__Work to complete__. Below are the records. Retype exactly the lines between the lines holding "данный сервис принадлежит" and "Правила использования материалов", inclusive.

__Source data__.
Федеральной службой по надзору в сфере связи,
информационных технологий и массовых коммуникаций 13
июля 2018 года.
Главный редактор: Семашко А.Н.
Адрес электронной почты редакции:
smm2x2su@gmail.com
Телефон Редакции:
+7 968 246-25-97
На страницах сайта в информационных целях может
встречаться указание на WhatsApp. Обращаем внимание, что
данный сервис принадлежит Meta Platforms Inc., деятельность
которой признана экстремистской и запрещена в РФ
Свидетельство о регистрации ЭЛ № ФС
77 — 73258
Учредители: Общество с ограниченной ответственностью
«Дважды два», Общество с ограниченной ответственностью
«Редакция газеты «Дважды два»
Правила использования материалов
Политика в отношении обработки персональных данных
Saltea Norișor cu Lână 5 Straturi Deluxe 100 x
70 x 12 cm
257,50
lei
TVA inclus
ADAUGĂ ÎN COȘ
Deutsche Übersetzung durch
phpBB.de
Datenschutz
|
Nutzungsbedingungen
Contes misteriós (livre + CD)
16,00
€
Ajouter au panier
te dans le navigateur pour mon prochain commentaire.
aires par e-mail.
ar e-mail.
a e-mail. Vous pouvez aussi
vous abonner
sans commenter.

...

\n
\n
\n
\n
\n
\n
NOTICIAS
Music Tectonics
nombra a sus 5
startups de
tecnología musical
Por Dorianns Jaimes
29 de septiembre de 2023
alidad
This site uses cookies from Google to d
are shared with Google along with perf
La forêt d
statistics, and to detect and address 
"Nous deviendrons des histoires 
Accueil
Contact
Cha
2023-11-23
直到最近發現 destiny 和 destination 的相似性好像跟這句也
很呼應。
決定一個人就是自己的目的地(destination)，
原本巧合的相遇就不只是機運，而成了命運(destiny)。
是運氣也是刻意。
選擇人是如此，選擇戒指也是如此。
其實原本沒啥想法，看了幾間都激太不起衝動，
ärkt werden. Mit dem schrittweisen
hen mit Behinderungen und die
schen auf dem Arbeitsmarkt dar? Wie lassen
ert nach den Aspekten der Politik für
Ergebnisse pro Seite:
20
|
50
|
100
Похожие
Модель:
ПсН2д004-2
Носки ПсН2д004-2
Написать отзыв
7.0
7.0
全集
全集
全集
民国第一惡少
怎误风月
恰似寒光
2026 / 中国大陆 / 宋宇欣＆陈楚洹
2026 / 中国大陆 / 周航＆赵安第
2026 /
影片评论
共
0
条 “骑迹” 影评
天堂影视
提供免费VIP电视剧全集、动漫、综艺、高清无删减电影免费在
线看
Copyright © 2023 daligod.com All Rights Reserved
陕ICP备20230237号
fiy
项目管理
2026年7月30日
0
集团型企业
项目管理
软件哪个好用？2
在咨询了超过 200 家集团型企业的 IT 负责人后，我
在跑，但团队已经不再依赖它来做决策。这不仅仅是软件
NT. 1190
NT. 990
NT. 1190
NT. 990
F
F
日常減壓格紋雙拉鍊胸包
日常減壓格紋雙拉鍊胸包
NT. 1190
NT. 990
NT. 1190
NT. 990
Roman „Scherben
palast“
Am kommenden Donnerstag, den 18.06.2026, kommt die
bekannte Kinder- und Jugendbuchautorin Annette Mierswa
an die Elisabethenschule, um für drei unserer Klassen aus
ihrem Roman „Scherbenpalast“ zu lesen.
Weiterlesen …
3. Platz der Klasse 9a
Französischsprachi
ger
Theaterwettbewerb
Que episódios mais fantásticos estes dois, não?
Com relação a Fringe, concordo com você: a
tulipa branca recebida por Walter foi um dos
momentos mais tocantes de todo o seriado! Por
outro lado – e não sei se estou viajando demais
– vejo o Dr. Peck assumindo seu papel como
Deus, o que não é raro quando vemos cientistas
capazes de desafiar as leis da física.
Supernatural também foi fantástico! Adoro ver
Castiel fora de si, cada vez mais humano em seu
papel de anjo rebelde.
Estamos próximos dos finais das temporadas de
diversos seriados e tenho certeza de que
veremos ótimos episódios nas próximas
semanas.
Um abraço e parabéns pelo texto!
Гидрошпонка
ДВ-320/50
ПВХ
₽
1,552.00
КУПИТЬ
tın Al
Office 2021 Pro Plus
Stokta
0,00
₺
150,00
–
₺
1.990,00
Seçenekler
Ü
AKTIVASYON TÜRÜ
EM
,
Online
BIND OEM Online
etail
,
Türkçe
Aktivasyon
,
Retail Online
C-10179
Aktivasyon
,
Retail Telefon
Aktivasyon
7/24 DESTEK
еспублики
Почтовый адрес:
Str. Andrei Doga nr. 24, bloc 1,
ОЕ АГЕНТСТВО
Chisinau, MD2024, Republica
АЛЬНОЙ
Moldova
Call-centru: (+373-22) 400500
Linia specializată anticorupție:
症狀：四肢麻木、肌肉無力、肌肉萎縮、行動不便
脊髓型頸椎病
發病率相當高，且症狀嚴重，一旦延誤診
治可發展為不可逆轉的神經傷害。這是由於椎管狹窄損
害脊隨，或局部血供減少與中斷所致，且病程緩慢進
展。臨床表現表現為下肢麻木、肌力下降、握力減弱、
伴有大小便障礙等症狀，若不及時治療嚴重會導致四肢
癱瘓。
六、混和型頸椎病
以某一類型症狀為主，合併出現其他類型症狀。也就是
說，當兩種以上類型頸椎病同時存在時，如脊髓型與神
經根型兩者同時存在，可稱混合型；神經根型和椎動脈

__Your solution__.
данный сервис принадлежит Meta Platforms Inc., деятельность
которой признана экстремистской и запрещена в РФ
Свидетельство о регистрации ЭЛ № ФС
77 — 73258
Учредители: Общество с ограниченной ответственностью
«Дважды два», Общество с ограниченной ответственностью
«Редакция газеты «Дважды два»
Правила использования материалов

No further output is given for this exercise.